Un recital pianistico che spazia da Bach a Respighi, da Beethoven a Debussy, da Pärt a Scriabin e Prokofiev è la proposta di Gloria Campaner, virtuosa straordinariamente versatile e aperta ad abbracciare un repertorio amplissimo (16 agosto). Gran finale ancora nel segno della contaminazione jazz con il celebre e celebrato duo pianistico formato da Ramin Bahrami e Danilo Rea, che renderanno omaggio alla scrittura per tastiera di uno dei più grandi geni della musica con il concerto“ Bach is in the air” (19 agosto).

Tutti gli eventi avranno inizio alle 21,15.

Il Festival Internazionale Noto è promosso e sostenuto dal Mibact-Ministero per i Beni e le Attività Culturali e del Turismo, dall’Assessorato Regionale al Turismo e dal Comune di Noto.
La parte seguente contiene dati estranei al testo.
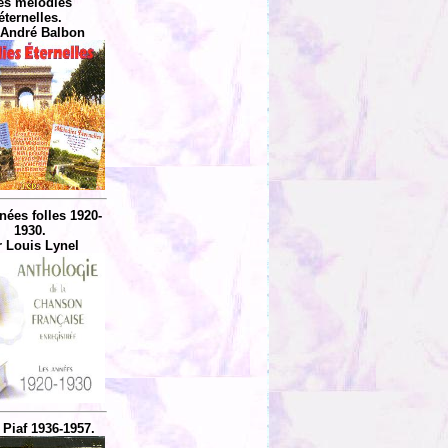
es mélodies
éternelles.
 André Balbon
nées folles 1920-
1930.
r Louis Lynel
 Piaf 1936-1957.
Il festival è organizzato e prodotto dall’Associazione Concerti Città di Noto, fondata da Corrado Galzio nel 1975.

Abbonamento “Gold” 8 spettacoli: soci € 88,00 ordinario € 100,00. Abbonamento “Classic” 4 spettacoli (12, 22, 31/07 e 16/08) € 50, “Jazz” 4 spettacoli (08/07 e 6, 9, 19/08) € 56. Fuori abbonamento il concerto del 2/8.

Promozioni: biglietto famiglia (per nuclei di almeno 4 persone, con figli non maggiorenni): 4 ingressi € 40 (altri figli € 8 cadauno); per il concerto del 02/08 € 90,00 (altri figli € 10,00) per i concerti del 6 e 9/08 € 60,00 (altri figli € 10,00). Ingressi: intero €15+dp, ridotto (studenti fino ai 25 anni) €10; concerto del 02/08 intero € 30,00+dp, concerti del 6 e 9/08 € 20,00.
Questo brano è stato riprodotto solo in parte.